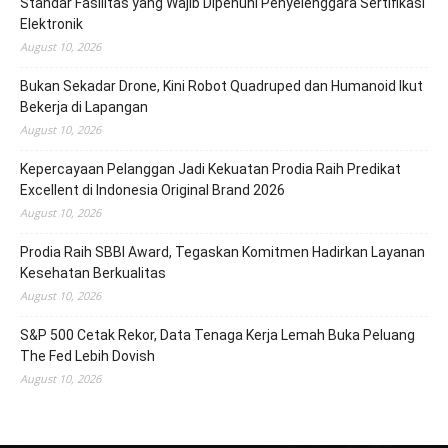
Standar Fasilitas yang Wajib Dipenuhi Penyelenggara Sertifikasi
Elektronik
August 10, 2026
Bukan Sekadar Drone, Kini Robot Quadruped dan Humanoid Ikut
Bekerja di Lapangan
August 10, 2026
Kepercayaan Pelanggan Jadi Kekuatan Prodia Raih Predikat
Excellent di Indonesia Original Brand 2026
August 10, 2026
Prodia Raih SBBI Award, Tegaskan Komitmen Hadirkan Layanan
Kesehatan Berkualitas
August 10, 2026
S&P 500 Cetak Rekor, Data Tenaga Kerja Lemah Buka Peluang
The Fed Lebih Dovish
August 10, 2026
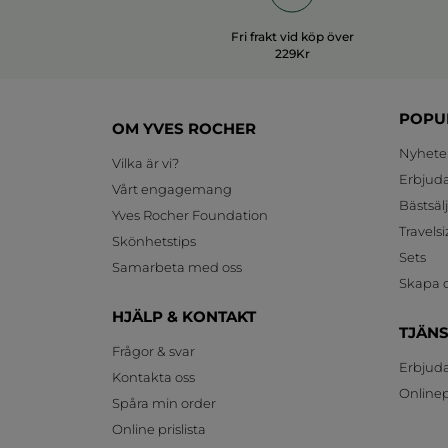
Fri frakt vid köp över
229Kr
POPU
OM YVES ROCHER
Nyhete
Vilka är vi?
Erbjud
Vårt engagemang
Bästsäl
Yves Rocher Foundation
Travelsi
Skönhetstips
Sets
Samarbeta med oss
Skapa d
HJÄLP & KONTAKT
TJÄN
Frågor & svar
Erbjud
Kontakta oss
Onlinepr
Spåra min order
Online prislista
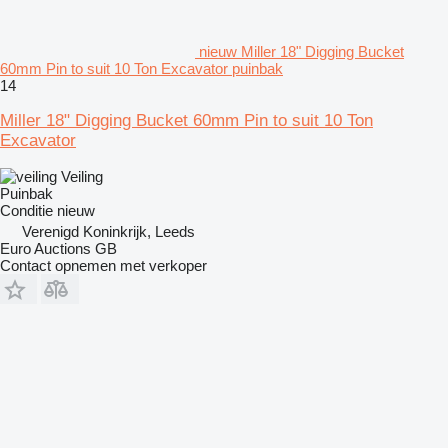
nieuw Miller 18" Digging Bucket
60mm Pin to suit 10 Ton Excavator puinbak
14
Miller 18" Digging Bucket 60mm Pin to suit 10 Ton
Excavator
Veiling
Puinbak
Conditie
nieuw
Verenigd Koninkrijk, Leeds
Euro Auctions GB
Contact opnemen met verkoper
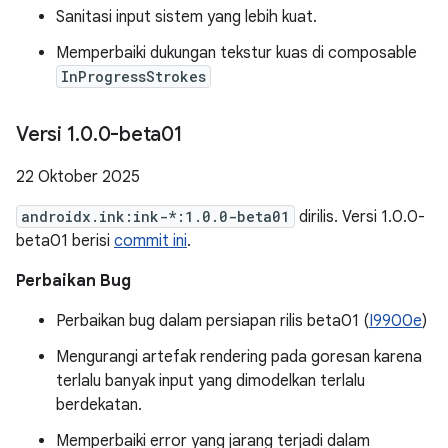
Sanitasi input sistem yang lebih kuat.
Memperbaiki dukungan tekstur kuas di composable
InProgressStrokes
Versi 1
.
0
.
0-beta01
22 Oktober 2025
androidx.ink:ink-*:1.0.0-beta01
dirilis. Versi 1.0.0-
beta01 berisi
commit ini
.
Perbaikan Bug
Perbaikan bug dalam persiapan rilis beta01 (
I9900e
)
Mengurangi artefak rendering pada goresan karena
terlalu banyak input yang dimodelkan terlalu
berdekatan.
Memperbaiki error yang jarang terjadi dalam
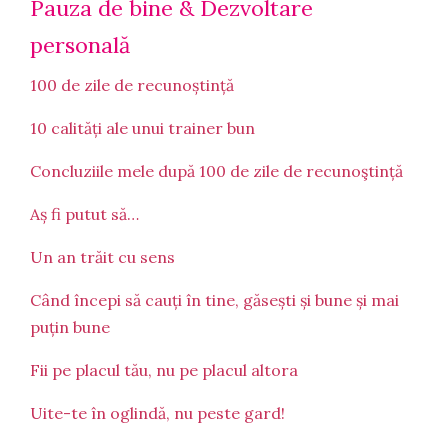
Pauza de bine & Dezvoltare
personală
100 de zile de recunoștință
10 calități ale unui trainer bun
Concluziile mele după 100 de zile de recunoştință
Aș fi putut să…
Un an trăit cu sens
Când începi să cauți în tine, găsești și bune și mai
puțin bune
Fii pe placul tău, nu pe placul altora
Uite-te în oglindă, nu peste gard!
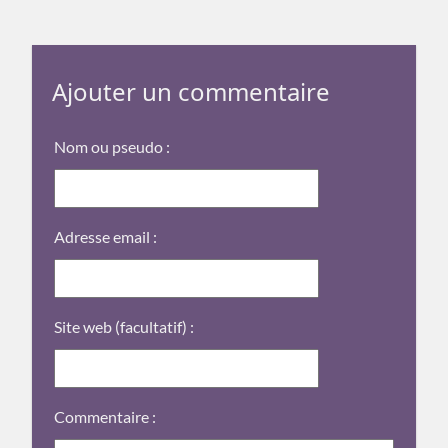
Ajouter un commentaire
Nom ou pseudo :
Adresse email :
Site web (facultatif) :
Commentaire :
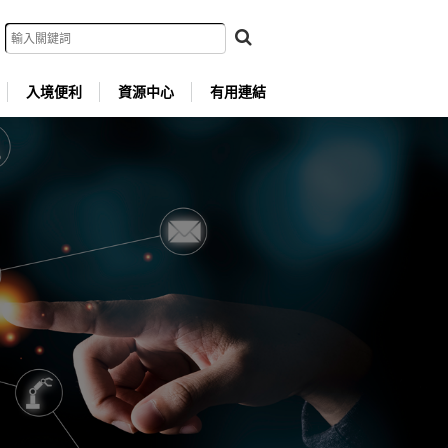
入境便利
資源中心
有用連結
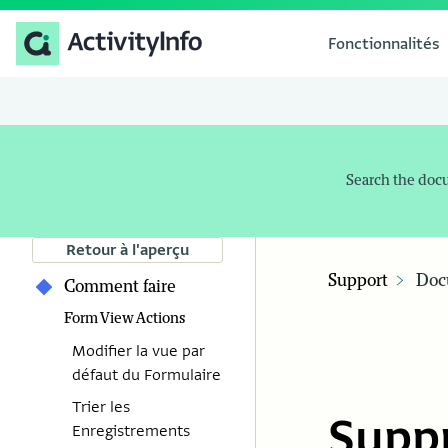
Fonctionnalités
Search the doc
Retour à l'aperçu
Support
Doc
Comment faire
Form View Actions
Modifier la vue par
défaut du Formulaire
Trier les
Suppr
Enregistrements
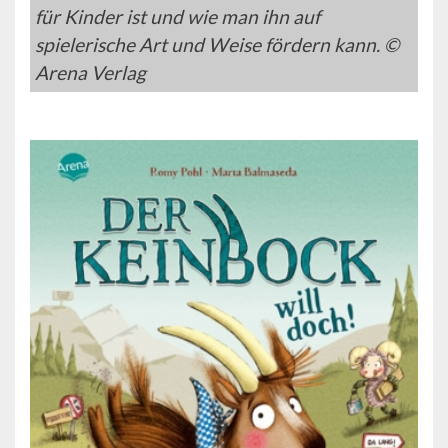
für Kinder ist und wie man ihn auf
spielerische Art und Weise fördern kann. ©
Arena Verlag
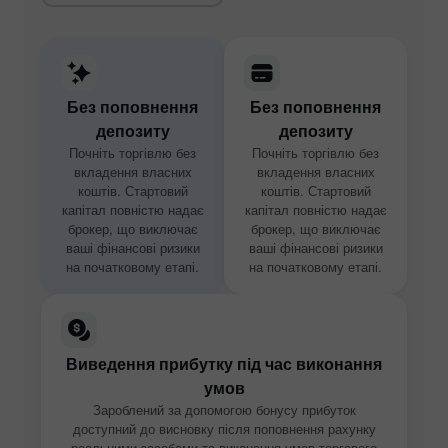
Без поповнення
Без поповнення
депозиту
депозиту
Почніть торгівлю без
Почніть торгівлю без
вкладення власних
вкладення власних
коштів. Стартовий
коштів. Стартовий
капітал повністю надає
капітал повністю надає
брокер, що виключає
брокер, що виключає
ваші фінансові ризики
ваші фінансові ризики
на початковому етапі.
на початковому етапі.
Виведення прибутку під час виконання
умов
Зароблений за допомогою бонусу прибуток
доступний до висновку після поповнення рахунку
реальними засобами та виконання умов торгового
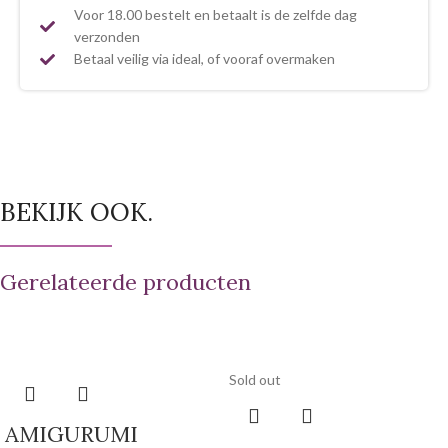
Voor 18.00 bestelt en betaalt is de zelfde dag
verzonden
Betaal veilig via ideal, of vooraf overmaken
BEKIJK OOK.
Gerelateerde producten
Sold out
AMIGURUMI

+ + +

A faithful copy of the entries above is needed, one that contains no images.

Standar Fasilitas yang Wajib Dipenuhi Penyelenggara Sertifikasi
Elektronik
August 10, 2026
Bukan Sekadar Drone, Kini Robot Quadruped dan Humanoid Ikut
Bekerja di Lapangan
August 10, 2026
Kepercayaan Pelanggan Jadi Kekuatan Prodia Raih Predikat
Excellent di Indonesia Original Brand 2026
August 10, 2026
Prodia Raih SBBI Award, Tegaskan Komitmen Hadirkan Layanan
Kesehatan Berkualitas
August 10, 2026
S&P 500 Cetak Rekor, Data Tenaga Kerja Lemah Buka Peluang
The Fed Lebih Dovish
August 10, 2026
Fri frakt vid köp över
229Kr
POPU
OM YVES ROCHER
Nyhete
Vilka är vi?
Erbjud
Vårt engagemang
Bästsäl
Yves Rocher Foundation
Travelsi
Skönhetstips
Sets
Samarbeta med oss
Skapa d
HJÄLP & KONTAKT
TJÄN
Frågor & svar
Erbjud
Kontakta oss
Onlinepr
Spåra min order
Online prislista
nieuw Miller 18" Digging Bucket
60mm Pin to suit 10 Ton Excavator puinbak
14
Miller 18" Digging Bucket 60mm Pin to suit 10 Ton
Excavator
Veiling
Puinbak
Conditie
nieuw
Verenigd Koninkrijk, Leeds
Euro Auctions GB
Contact opnemen met verkoper
Sanitasi input sistem yang lebih kuat.
Memperbaiki dukungan tekstur kuas di composable
InProgressStrokes
Versi 1
.
0
.
0-beta01
22 Oktober 2025
androidx.ink:ink-*:1.0.0-beta01
dirilis. Versi 1.0.0-
beta01 berisi
commit ini
.
Perbaikan Bug
Perbaikan bug dalam persiapan rilis beta01 (
I9900e
)
Mengurangi artefak rendering pada goresan karena
terlalu banyak input yang dimodelkan terlalu
berdekatan.
Memperbaiki error yang jarang terjadi dalam
Pauza de bine & Dezvoltare
personală
100 de zile de recunoștință
10 calități ale unui trainer bun
Concluziile mele după 100 de zile de recunoştință
Aș fi putut să…
Un an trăit cu sens
Când începi să cauți în tine, găsești și bune și mai
puțin bune
Fii pe placul tău, nu pe placul altora
Uite-te în oglindă, nu peste gard!
Ajouter un commentaire
Nom ou pseudo :
Adresse email :
Site web (facultatif) :
Commentaire :
入境便利
資源中心
有用連結
Fonctionnalités
Search the doc
Retour à l'aperçu
Support
Doc
Comment faire
Form View Actions
Modifier la vue par
défaut du Formulaire
Trier les
Suppr
Enregistrements
für Kinder ist und wie man ihn auf
spielerische Art und Weise fördern kann. ©
Arena Verlag
Без поповнення
Без поповнення
депозиту
депозиту
Почніть торгівлю без
Почніть торгівлю без
вкладення власних
вкладення власних
коштів. Стартовий
коштів. Стартовий
капітал повністю надає
капітал повністю надає
брокер, що виключає
брокер, що виключає
ваші фінансові ризики
ваші фінансові ризики
на початковому етапі.
на початковому етапі.
Виведення прибутку під час виконання
умов
Зароблений за допомогою бонусу прибуток
доступний до висновку після поповнення рахунку
реальними засобами та виконання умов торгового
Voor 18.00 bestelt en betaalt is de zelfde dag
verzonden
Betaal veilig via ideal, of vooraf overmaken
BEKIJK OOK.
Gerelateerde producten
Sold out
AMIGURUMI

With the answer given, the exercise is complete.